Benefits of Liquid Staking:
1. Capital Efficiency: Liquid staking allows DeFi protocols to maximize capital usage, promoting faster ecosystem growth.
2. Yield Opportunities: Investors can earn additional yield by using wrapped staked tokens as yield-bearing assets, complementing staking rewards.
3. Flexibility: Unlike traditional staking, liquid staking provides immediate access to funds, crucial during market volatility.
Drawbacks:
1. Smart Contract Risk: Liquid staking introduces an additional layer of smart contract interaction, potentially exposing users to smart contract vulnerabilities.
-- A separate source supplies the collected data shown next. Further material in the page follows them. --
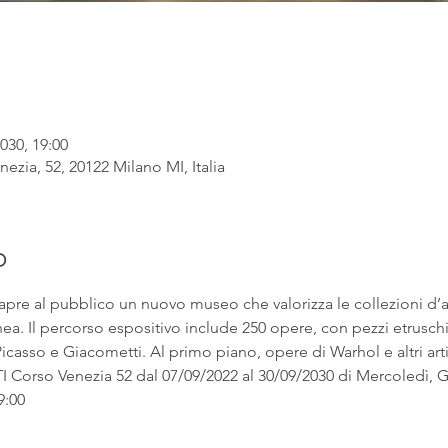
030, 19:00
ezia, 52, 20122 Milano MI, Italia
o
apre al pubblico un nuovo museo che valorizza le collezioni d’
. Il percorso espositivo include 250 opere, con pezzi etruschi ac
asso e Giacometti. Al primo piano, opere di Warhol e altri artist
rso Venezia 52 dal 07/09/2022 al 30/09/2030 di Mercoledì, Gi
9:00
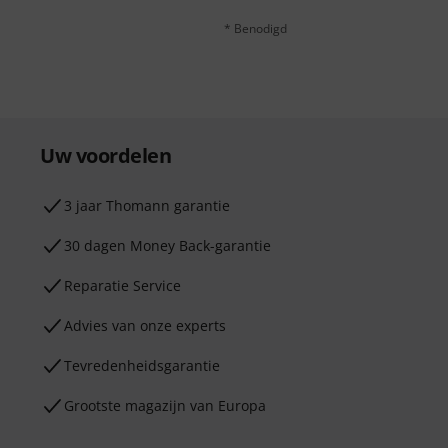
* Benodigd
Uw voordelen
3 jaar Thomann garantie
30 dagen Money Back-garantie
Reparatie Service
Advies van onze experts
Tevredenheidsgarantie
Grootste magazijn van Europa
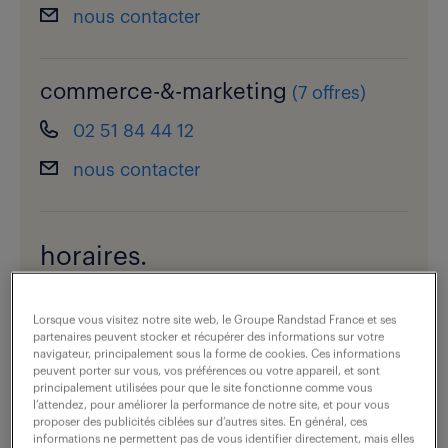
nous contacter
commerce-&-marketing
(
7 offres
)
02 51 84 44 12
nous contacter
horaires.
ouvert
Lorsque vous visitez notre site web, le Groupe Randstad France et ses
voir les horaires
partenaires peuvent stocker et récupérer des informations sur votre
navigateur, principalement sous la forme de cookies. Ces informations
peuvent porter sur vous, vos préférences ou votre appareil, et sont
principalement utilisées pour que le site fonctionne comme vous
l’attendez, pour améliorer la performance de notre site, et pour vous
vous êtes recruteur ?
proposer des publicités ciblées sur d’autres sites. En général, ces
informations ne permettent pas de vous identifier directement, mais elles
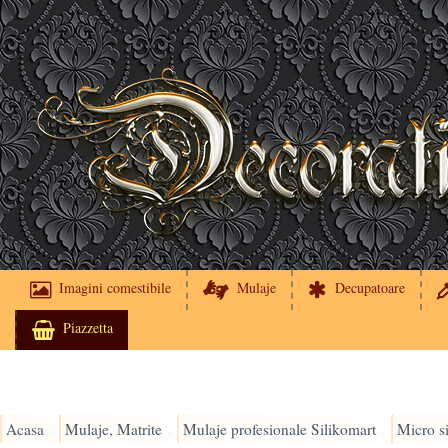
Imagini comestibile
Mulaje
Decupatoare
Piazzetta
Acasa
Mulaje, Matrite
Mulaje profesionale Silikomart
Micro s
›
›
›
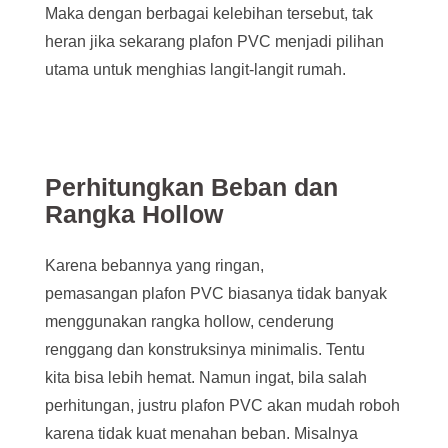
Maka dengan berbagai kelebihan tersebut, tak
heran jika sekarang plafon PVC menjadi pilihan
utama untuk menghias langit-langit rumah.
Perhitungkan Beban dan
Rangka
Hollow
Karena bebannya yang ringan,
pemasangan plafon PVC biasanya tidak banyak
menggunakan rangka hollow, cenderung
renggang dan konstruksinya minimalis. Tentu
kita bisa lebih hemat. Namun ingat, bila salah
perhitungan, justru plafon PVC akan mudah roboh
karena tidak kuat menahan beban. Misalnya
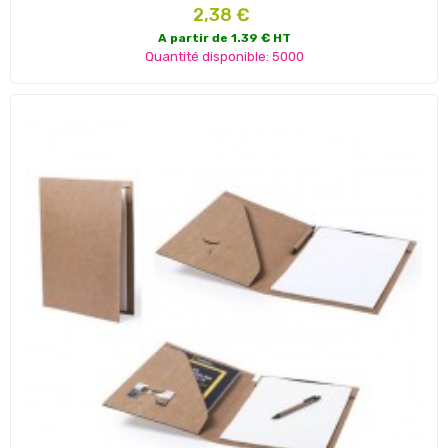
Prix
2,38 €
A partir de 1.39 € HT
Quantité disponible: 5000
2. Collateral Value Divergence: There's a risk of temporary divergence between the collateral value and the wrapped token value, as observed in certain instances like stETH trading at a discount to ETH. However, such divergences tend to correct over time.
What is Snapshot ?
Traditionally, the term snapshot refers to the ability to record the state of a computer system or storage device at a specific point in time. In cryptocurrencies, a snapshot is often describing the act of recording the state of a blockchain on a particular block height. In this case, the snapshot records the contents of the entire blockchain ledger, which includes all existing addresses and their associated data (transactions, fees, balance, metadata, and so on).
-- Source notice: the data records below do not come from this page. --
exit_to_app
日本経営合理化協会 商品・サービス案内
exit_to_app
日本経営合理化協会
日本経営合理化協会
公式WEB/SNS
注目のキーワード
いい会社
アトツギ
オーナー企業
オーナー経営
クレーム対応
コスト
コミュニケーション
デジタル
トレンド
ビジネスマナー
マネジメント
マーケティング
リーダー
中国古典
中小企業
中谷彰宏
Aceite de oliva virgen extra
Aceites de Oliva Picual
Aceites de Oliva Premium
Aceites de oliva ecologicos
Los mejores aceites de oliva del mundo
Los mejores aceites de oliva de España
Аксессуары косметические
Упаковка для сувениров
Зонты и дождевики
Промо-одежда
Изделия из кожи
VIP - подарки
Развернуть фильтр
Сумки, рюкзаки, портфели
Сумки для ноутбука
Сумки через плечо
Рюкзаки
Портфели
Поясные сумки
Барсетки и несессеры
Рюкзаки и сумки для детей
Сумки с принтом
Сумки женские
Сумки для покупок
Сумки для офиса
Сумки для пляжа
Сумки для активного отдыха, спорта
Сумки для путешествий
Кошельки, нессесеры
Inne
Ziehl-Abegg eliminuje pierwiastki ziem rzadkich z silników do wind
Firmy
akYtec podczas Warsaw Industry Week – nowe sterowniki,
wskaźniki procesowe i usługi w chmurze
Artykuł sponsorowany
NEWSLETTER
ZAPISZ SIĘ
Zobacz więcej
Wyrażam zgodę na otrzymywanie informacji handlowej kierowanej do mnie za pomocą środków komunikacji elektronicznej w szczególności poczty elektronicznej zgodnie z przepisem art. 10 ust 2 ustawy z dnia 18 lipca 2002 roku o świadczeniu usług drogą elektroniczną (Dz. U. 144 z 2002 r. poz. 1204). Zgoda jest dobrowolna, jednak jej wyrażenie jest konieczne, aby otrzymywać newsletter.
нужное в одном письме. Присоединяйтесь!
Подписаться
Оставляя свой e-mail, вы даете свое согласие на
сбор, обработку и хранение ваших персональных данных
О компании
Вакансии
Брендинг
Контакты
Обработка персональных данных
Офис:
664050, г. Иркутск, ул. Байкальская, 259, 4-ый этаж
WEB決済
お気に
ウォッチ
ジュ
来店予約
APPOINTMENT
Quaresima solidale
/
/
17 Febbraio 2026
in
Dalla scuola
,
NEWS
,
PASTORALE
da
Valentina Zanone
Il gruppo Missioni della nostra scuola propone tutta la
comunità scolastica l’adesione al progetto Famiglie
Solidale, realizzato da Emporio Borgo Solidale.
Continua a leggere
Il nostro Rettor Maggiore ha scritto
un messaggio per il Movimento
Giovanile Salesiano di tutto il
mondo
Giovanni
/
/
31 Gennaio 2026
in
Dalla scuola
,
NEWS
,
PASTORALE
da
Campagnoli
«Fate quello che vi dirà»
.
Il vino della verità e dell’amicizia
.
Snapshots are commonly used during airdrops events before each round takes place. During an airdrop, tokens are distributed based on the balance of each blockchain address. In this case, snapshots are taken to record the balance of each token holder, at a specific point in time (i.e., block height). In most cases, users can move their funds after the snapshot is taken, without compromising their eligibility to participate in that round of distribution.
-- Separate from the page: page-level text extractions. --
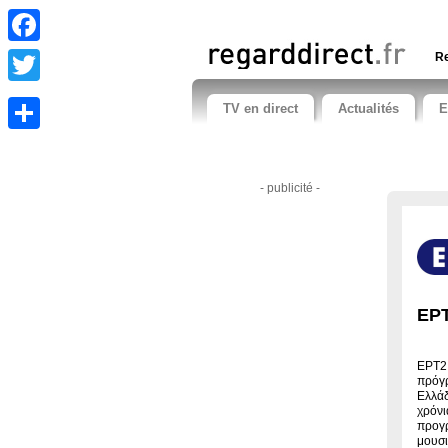
Facebook
Re
Twitter
TV en direct
Actualités
E
Share
- publicité -
EPT
EPT2 
πρόγρ
Ελλάδ
χρόνι
προγρ
μουσι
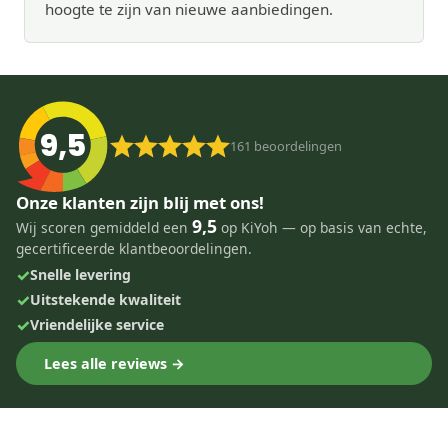
hoogte te zijn van nieuwe aanbiedingen.
9,5
161
beoordelingen
Onze klanten zijn blij met ons!
9,5
Wij scoren gemiddeld een
op KiYoh — op basis van echte,
gecertificeerde klantbeoordelingen.
✓
Snelle levering
✓
Uitstekende kwaliteit
✓
Vriendelijke service
Lees alle reviews →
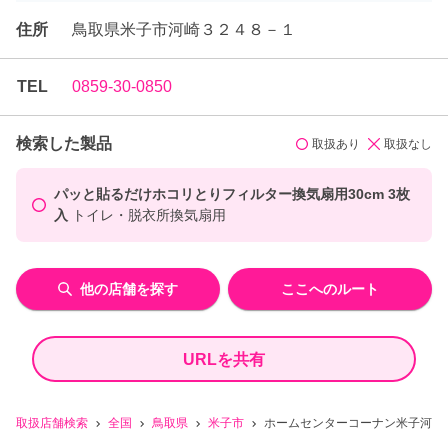
住所
鳥取県米子市河崎３２４８－１
TEL
0859-30-0850
検索した製品
取扱あり
取扱なし
パッと貼るだけホコリとりフィルター換気扇用30cm 3枚
入
トイレ・脱衣所換気扇用
他の店舗を探す
ここへのルート
URLを共有
取扱店舗検索
全国
鳥取県
米子市
ホームセンターコーナン米子河崎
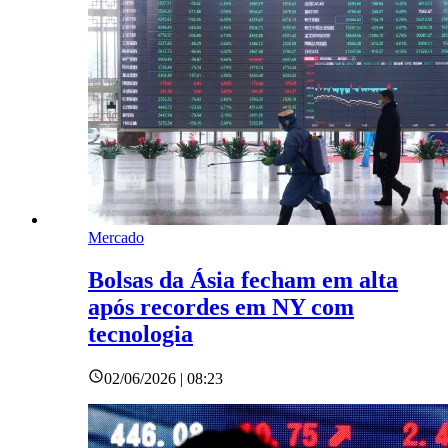
Mercado
Bolsas da Ásia fecham em alta
após recordes em NY com
tecnologia
02/06/2026 | 08:23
Snapshots are also important during blockchain hard forks, as they mark the block height in which the main chain will be recorded before giving birth to the new chain. For instance, when the Bitcoin Cash hard fork took place (on August 1st, 2017), every blockchain address that had Bitcoins at block 478,558, had the balance copied on the Bitcoin Cash blockchain. The reason for that is because both blockchains share the same historical data prior to the fork. As soon as the split is done, each blockchain network will operate independently.